“What if our leaders and pundits had reacted to the Iranian nuclear program in a completely different way than they actually have?”—Avner Cohen, from a recent op-ed in Haaretz
In a recent op-ed, Iranian threat to destroy Israel doesn’t hold up , Avner Cohen, author of the forthcoming The Worst-Kept Secret: Israel’s Bargain with the Bomb, argues that Israel has responded poorly to Iran’s nuclear program.
What would have happened if we [Israel] had refused to see ourselves as existentially threatened by Iran’s push toward the nuclear threshold, viewing ourselves, as the world has already viewed us for decades, as a responsible nuclear weapons state that does not threaten other states but is also not vulnerable to nuclear threats?
Cohen argues that Iran has many political and diplomatic reasons for pursuing a nuclear bomb. Without denying that Iran’s possession of the bomb would represent a threat to the existing nuclear order, Cohen also suggests that Iran is unlikely to actually use the bomb, knowing that it would mean their own annihilation via a counter-attack by the United States and Israel.

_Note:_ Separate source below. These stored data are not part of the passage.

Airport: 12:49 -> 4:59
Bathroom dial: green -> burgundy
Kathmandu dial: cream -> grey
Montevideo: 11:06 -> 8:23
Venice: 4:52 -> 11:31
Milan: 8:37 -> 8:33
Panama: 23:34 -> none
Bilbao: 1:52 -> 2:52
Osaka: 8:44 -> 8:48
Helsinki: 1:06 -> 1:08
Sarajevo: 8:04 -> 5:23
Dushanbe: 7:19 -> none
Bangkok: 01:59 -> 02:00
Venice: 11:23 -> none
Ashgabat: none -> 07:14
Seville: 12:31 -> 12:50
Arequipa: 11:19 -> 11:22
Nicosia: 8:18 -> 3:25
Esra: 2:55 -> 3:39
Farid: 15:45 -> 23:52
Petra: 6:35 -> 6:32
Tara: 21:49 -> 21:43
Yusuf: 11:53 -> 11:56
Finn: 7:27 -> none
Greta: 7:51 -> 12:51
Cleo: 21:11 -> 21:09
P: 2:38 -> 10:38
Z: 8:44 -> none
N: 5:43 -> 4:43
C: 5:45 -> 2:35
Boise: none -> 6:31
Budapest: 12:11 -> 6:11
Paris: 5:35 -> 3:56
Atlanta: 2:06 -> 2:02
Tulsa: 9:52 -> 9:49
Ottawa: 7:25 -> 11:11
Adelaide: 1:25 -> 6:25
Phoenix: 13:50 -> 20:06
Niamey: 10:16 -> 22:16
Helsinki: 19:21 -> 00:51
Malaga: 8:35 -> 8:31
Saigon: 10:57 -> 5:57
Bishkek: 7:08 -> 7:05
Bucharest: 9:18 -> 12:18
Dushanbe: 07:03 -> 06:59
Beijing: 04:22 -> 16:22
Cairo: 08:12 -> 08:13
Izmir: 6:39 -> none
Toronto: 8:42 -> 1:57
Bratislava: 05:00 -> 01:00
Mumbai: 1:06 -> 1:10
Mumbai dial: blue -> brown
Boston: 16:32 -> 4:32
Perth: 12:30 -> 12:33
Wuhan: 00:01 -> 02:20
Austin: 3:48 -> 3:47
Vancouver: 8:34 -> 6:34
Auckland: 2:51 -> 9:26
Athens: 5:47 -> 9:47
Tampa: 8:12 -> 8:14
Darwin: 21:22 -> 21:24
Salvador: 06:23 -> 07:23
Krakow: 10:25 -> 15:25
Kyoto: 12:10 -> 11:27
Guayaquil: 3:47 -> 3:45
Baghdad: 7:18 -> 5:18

Israel, Cohen suggests, has misread the meaning of Iran’s pursuit of the bomb which has led to an unnecessarily heightened and tense situation. He writes:
It is a great pity that through our own conduct, and especially the irresponsibly alarmist voices emerging from among us, we have inflated a political problem into an existential threat. And it is an equally great pity that we have granted legitimacy to nuclear bombs being viewed as weapons, instead of helping to delegitimize this useless weapon.